**The task:** The records below are to be reproduced exactly, with every picture left out.

**Records supplied:**
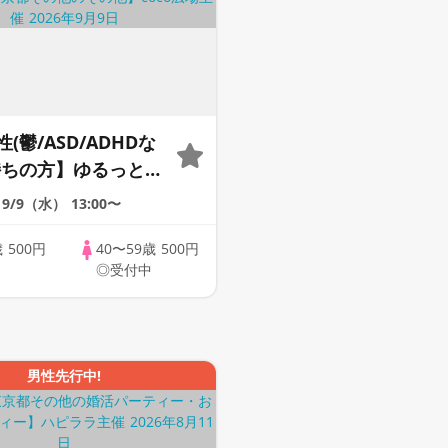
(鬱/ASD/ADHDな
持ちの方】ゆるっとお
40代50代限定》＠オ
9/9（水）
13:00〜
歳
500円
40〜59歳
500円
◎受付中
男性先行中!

**Answer area:**
(鬱/ASD/ADHDな
持ちの方】ゆるっとお
40代50代限定》＠オ
9/9（水）
13:00〜
歳
500円
40〜59歳
500円
◎受付中
男性先行中!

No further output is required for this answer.